HE ISN'T MYBROTHER

Semua Belum Berakhir



Semua Belum Berakhir

0"AAWKHH ...!"     
0

"Tuaan Antoni! Lenganmu tertembak. Darahmu keluar begitu banyak."     

"Jangan pernah macam-macam dengan kami, Tuan Anton! Apa kau pikir aku akan tinggal diam melihatmu mengacung senjata? Kali ini kau kalah lagi."     

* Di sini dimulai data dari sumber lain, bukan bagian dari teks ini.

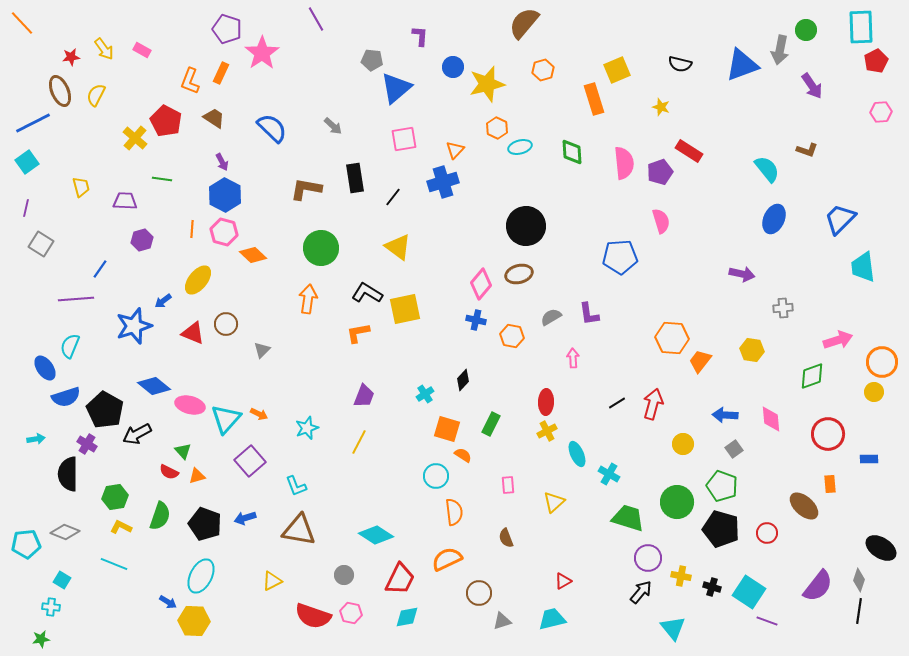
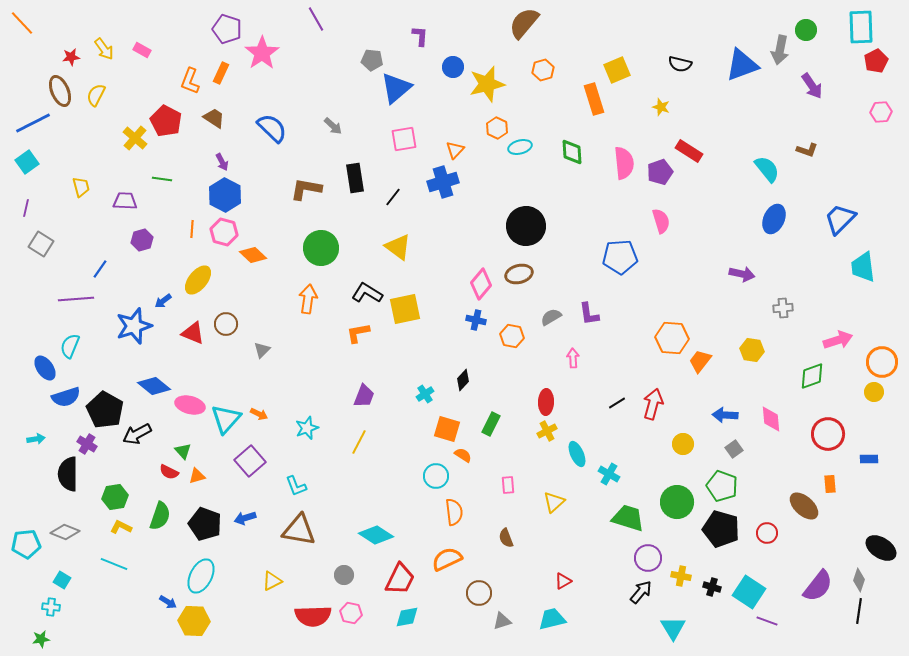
red semicircle at (313, 616): rotated 21 degrees counterclockwise
cyan triangle at (673, 628): rotated 8 degrees clockwise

Regan sudah kembali membidik senjatanya pada sasaran yanga bergerak maju ke arahnya. Bahkan tembakkan sudah melintasi di samaping kepala Regan. Bukannya ketakutan, Regan menarik satu lagi senjatanya yang berada di pinggang, melemparkan pada Delon yang bergerak mendekat.     

"Tangkap, Boss!"     

Delon menangkap dengan sempurna. Lalu anak buah Delon kemabali menyebar setelah Regan sudah tidak lagi sendiri. Jika, Delon di sana pasti tidak aakan pernah selamat. Meskipun, itu penembak profesional.     

Suara tembakkan menderu di di telinga tidak ada habisnya. Seakan ini adalah permainan yang wajar saja dilakukan. Padahal, sudah banyak korban yang berjatuhan akibat pertempuran senjata itu. Delon dan Regan saling membidikkan pada berbagai serangan pada anak buah Antoni.     

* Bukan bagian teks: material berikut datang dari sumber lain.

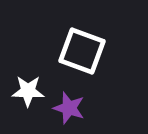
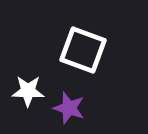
white square: moved 1 px right, 1 px up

Dan sang pemimpin pun perlahan mendirikan tubuhnya kembali. Meskipun tangan kanannya telah tertembus timah panas Regan itu tidak membuat Antoni akan merelakan pertempuran ini benar-benar akan berakhir kekalahan pada kubunya.     

"Serahkan pistolmu!" Antoni merebut paksa senjata itu dari tangan anak buahnya yang sedang menatih tubuh kekar itu.     

"Tuan Antoni sebaiknya jangan menyerang lagi. Anak buah kita sudah banyak yang ditembak oleh anak buah Tuan Delon, Tuan. Tubuh Anda ju—"     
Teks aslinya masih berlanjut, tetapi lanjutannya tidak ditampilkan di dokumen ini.